§ **YOUR GOAL**:
Every line below must be copied as written, except for pictures.

§ **DATA**:
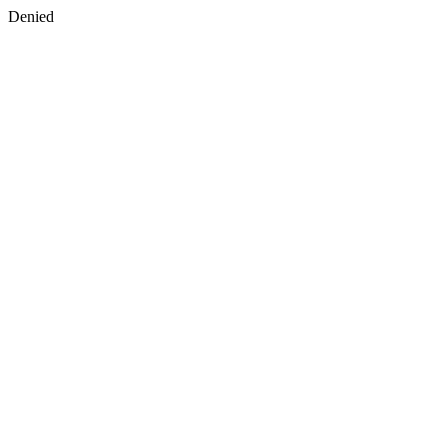
Denied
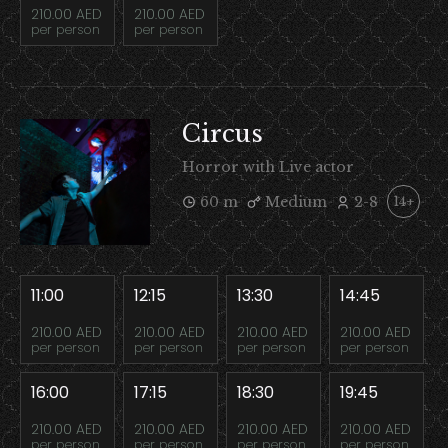
210.00 AED
210.00 AED
per person
per person
Circus
Horror with Live actor
60 m
Medium
2-8
14+
11:00
12:15
13:30
14:45
210.00 AED
210.00 AED
210.00 AED
210.00 AED
per person
per person
per person
per person
16:00
17:15
18:30
19:45
210.00 AED
210.00 AED
210.00 AED
210.00 AED
per person
per person
per person
per person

§ **PROBLEM SOLUTION**:
Denied
210.00 AED
210.00 AED
per person
per person
Circus
Horror with Live actor
60 m
Medium
2-8
14+
11:00
12:15
13:30
14:45
210.00 AED
210.00 AED
210.00 AED
210.00 AED
per person
per person
per person
per person
16:00
17:15
18:30
19:45
210.00 AED
210.00 AED
210.00 AED
210.00 AED
per person
per person
per person
per person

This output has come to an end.